Data listing Start Marker

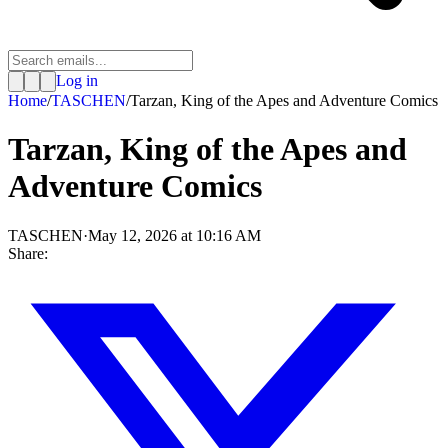
Log in
Home
/
TASCHEN
/
Tarzan, King of the Apes and Adventure Comics
Tarzan, King of the Apes and
Adventure Comics
TASCHEN
·
May 12, 2026 at 10:16 AM
Share:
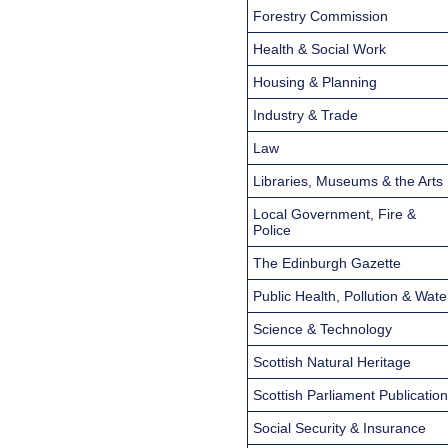
Forestry Commission
Health & Social Work
Housing & Planning
Industry & Trade
Law
Libraries, Museums & the Arts
Local Government, Fire &
Police
The Edinburgh Gazette
Public Health, Pollution & Wate
Science & Technology
Scottish Natural Heritage
Scottish Parliament Publicatio
Social Security & Insurance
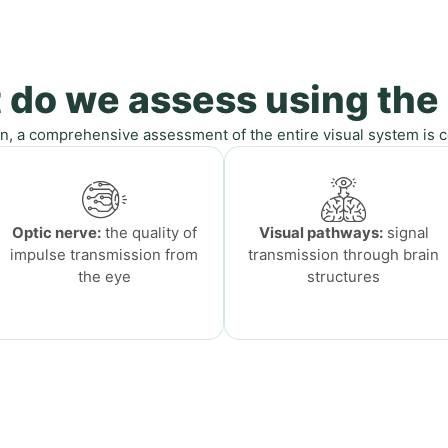
 do we assess using the
n, a comprehensive assessment of the entire visual system is co
Optic nerve:
the quality of
Visual pathways:
signal
impulse transmission from
transmission through brain
the eye
structures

Data listing End Marker

Copy out, word for word, only the lines from the one with "do we assess using the" through the last line of the material above.

 do we assess using the
n, a comprehensive assessment of the entire visual system is co
Optic nerve:
the quality of
Visual pathways:
signal
impulse transmission from
transmission through brain
the eye
structures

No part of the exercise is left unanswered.